Je weniger Müll, desto grösser die Hemmungen
Wie ist dem unordentlichen Treiben beizukommen? Mit einer Umkehrtaktik. ERZ reinigt
gezielt nach Zeiten, in denen viel los war, und vor der nächsten Welle
an Parkbesuchern oder Seeflanierern. «Je sauberer es ist, desto mehr
Hemmungen haben die Leute, etwas liegenzulassen», sagt Filli.
Auch
Bussen sind möglich, für den Fall, dass jemand den öffentlichen Raum
verschmutzt. Diese können allerdings nur durch die Stadtpolizei und
nicht durch den Reinigungsdienst ausgestellt werden. Mit Verboten und
Sanktionen sei laut Artho sowieso sparsam umzugehen. «Denn übermässig
viele Verbote können dazu führen, dass die Menschen sich nicht mehr am
gesundem Menschenverstand und am Gemeinschaftssinn orientieren.»

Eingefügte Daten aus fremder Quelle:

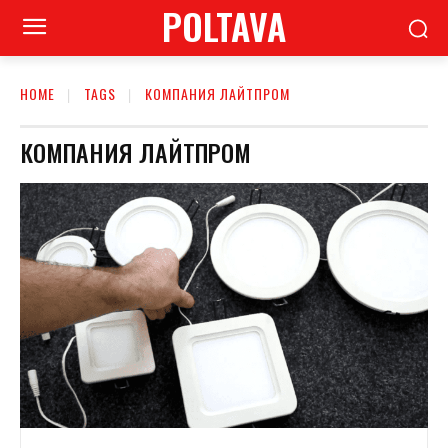
POLTAVA
HOME
TAGS
КОМПАНИЯ ЛАЙТПРОМ
КОМПАНИЯ ЛАЙТПРОМ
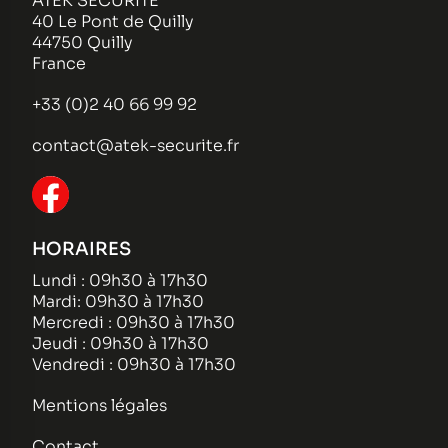
ATEK SECURITE
40 Le Pont de Quilly
44750 Quilly
France
+33 (0)2 40 66 99 92
contact@atek-securite.fr
HORAIRES
Lundi : 09h30 à 17h30
Mardi: 09h30 à 17h30
Mercredi : 09h30 à 17h30
Jeudi : 09h30 à 17h30
Vendredi : 09h30 à 17h30
Mentions légales
Contact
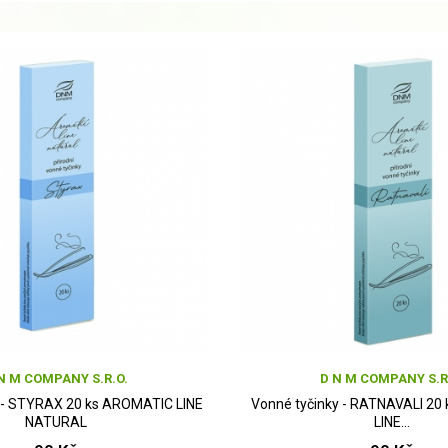
N M COMPANY S.R.O.
D N M COMPANY S.R
 - STYRAX 20 ks AROMATIC LINE
Vonné tyčinky - RATNAVALI 2
NATURAL
LINE...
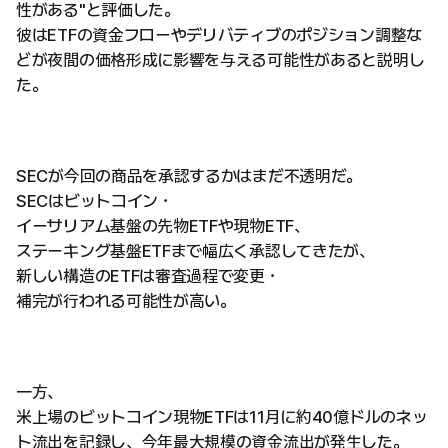
性がある"と評価した。
彼はETFの資金フローやデリバティブのポジション調整な
どが夜間の価格形成に影響を与える可能性があると説明し
た。
SECが今回の商品を承認するかはまだ不透明だ。
SECはビットコイン・
イーサリアム基盤の先物ETFや現物ETF、
ステーキング基盤ETFまで幅広く承認してきたが、
新しい構造のETFは審査過程で変更・
補完が行われる可能性が高い。
一方、
米上場のビットコイン現物ETFは11月に約40億ドルのネッ
ト流出を記録し、今年最大規模の資金流出が発生した。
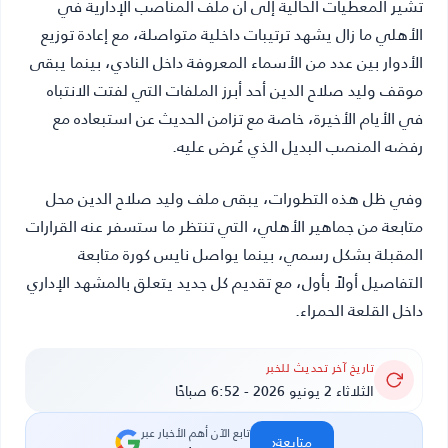
تشير المعطيات الحالية إلى أن ملف المناصب الإدارية في
الأهلي ما زال يشهد ترتيبات داخلية متواصلة، مع إعادة توزيع
الأدوار بين عدد من الأسماء المعروفة داخل النادي، بينما يبقى
موقف وليد صلاح الدين أحد أبرز الملفات التي لفتت الانتباه
في الأيام الأخيرة، خاصة مع تزامن الحديث عن استبعاده مع
رفضه المنصب البديل الذي عُرض عليه.
وفي ظل هذه التطورات، يبقى ملف وليد صلاح الدين محل
متابعة من جماهير الأهلي، التي تنتظر ما ستسفر عنه القرارات
المقبلة بشكل رسمي، بينما يواصل
نايس كورة
متابعة
التفاصيل أولاً بأول، مع تقديم كل جديد يتعلق بالمشهد الإداري
داخل القلعة الحمراء.
تاريخ آخر تحديث للخبر
الثلاثاء 2 يونيو 2026 - 6:52 صباحًا
تابع الآن أهم الأخبار عبر
‹
متابعة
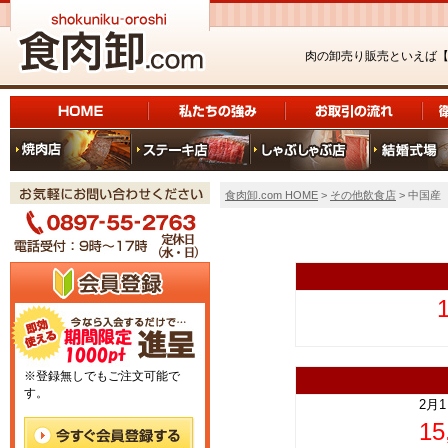
肉の卸売り販売といえば
食肉卸.com HOME
>
その他飲食店
> 中国産
上
※登録無しでもご注文可能で
す。
2月
1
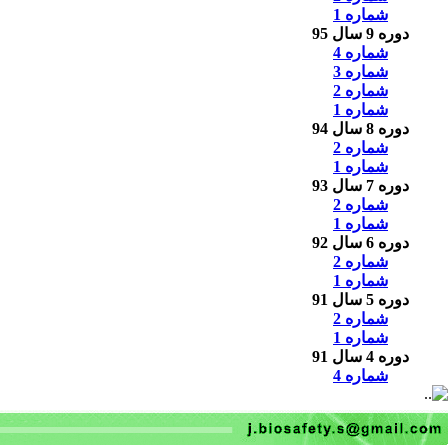
شماره 1
دوره 9 سال 95
شماره 4
شماره 3
شماره 2
شماره 1
دوره 8 سال 94
شماره 2
شماره 1
دوره 7 سال 93
شماره 2
شماره 1
دوره 6 سال 92
شماره 2
شماره 1
دوره 5 سال 91
شماره 2
شماره 1
دوره 4 سال 91
شماره 4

Stattdessen würden sie alles als ausdrücklich erlaubt verstehen, was
nicht ausdrücklich verboten sei.
Was eher helfe als Verbote: eine
gute Erziehung. Diese lege generell den Grundstein dafür, wie stark der
Solidaritätsgedanke einer Person ausgeprägt sein wird. Auch dieser
Prozess sei natürlich Zeiten unterworfen, in denen man sämtliche
Prinzipien über Bord werfe, zum Beispiel in der Pubertät. Doch mit dem
Denken an die Gesellschaft und dem Litteringproblem sei es oft wie mit
dem Wandern: «Früher musste ich, dann wollte ich nicht mehr, heute gehe
ich wieder.»
(Tages-Anzeiger)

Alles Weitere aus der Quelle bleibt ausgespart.